Beginning in September 2024, Weaver served as the Yankees' closer following struggles from Clay Holmes. On September 6, he earned his first career save, pitching a scoreless ninth inning against the Chicago Cubs at Wrigley Field. Weaver converted all four of his save chances in September, producing 25 strikeouts over 12 innings and holding opposing hitters to a .438 on-base plus slugging during the month. In 84 innings pitched, Weaver had a 2.89 ERA and 103 strikeouts compared to just 26 walks.

Weaver remained the Yankees' closer to begin their postseason run. In the American League (AL) Division Series, Weaver saved all three wins against the Royals, striking out five and allowing no runs in four innings. Weaver blew his first career save in Game 3 of the AL Championship Series against the Cleveland Guardians, but he rebounded in Game 5, pitching two scoreless innings and earning the win as the Yankees advanced to the World Series. In November, the Yankees exercised the club option on Weaver's contract. Since 2024, Weaver's entrance song at home games has been "Dream Weaver" by Gary Wright.

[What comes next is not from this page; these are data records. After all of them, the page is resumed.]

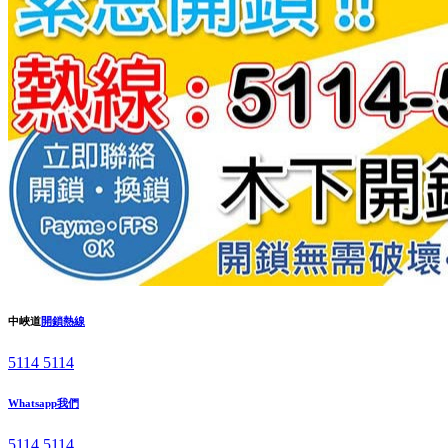
中峽道
開鎖熱線
5114 5114
Whatsapp我們
5114 5114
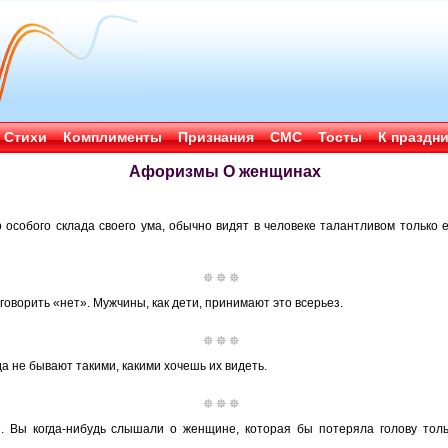
Стихи
Комплименты
Признания
СМС
Тосты
К праздн
Афоризмы О женщинах
 особого склада своего ума, обычно видят в человеке талантливом только ег
говорить «нет». Мужчины, как дети, принимают это всерьез.
да не бывают такими, какими хочешь их видеть.
. Вы когда-нибудь слышали о женщине, которая бы потеряла голову толь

During the offseason, the Yankees traded for Devin Williams, who became the team's closer. On April 27, manager Aaron Boone announced that Williams' demotion, and Weaver returned to the role. Weaver strained his hamstring while warming up on June 1 and was placed two days later on the injured list. In 64 appearances for New York, Weaver logged a 3.62 ERA with 72 strikeouts and eight saves over 64 2/3 innings pitched.

===New York Mets===
On December 22, 2025, Weaver signed a two-year, $22 million contract with the New York Mets. In 44 innings of work, Weaver achieved 45 strikeouts and a 1.84 ERA for the Mets.

===Pittsburgh Pirates===
On August 3, 2026, the Mets traded Weaver to the Pittsburgh Pirates in exchange for Sammy Stafura.

==Personal life==
Weaver is married. They welcomed their first child in October 2019. Weaver is a Christian.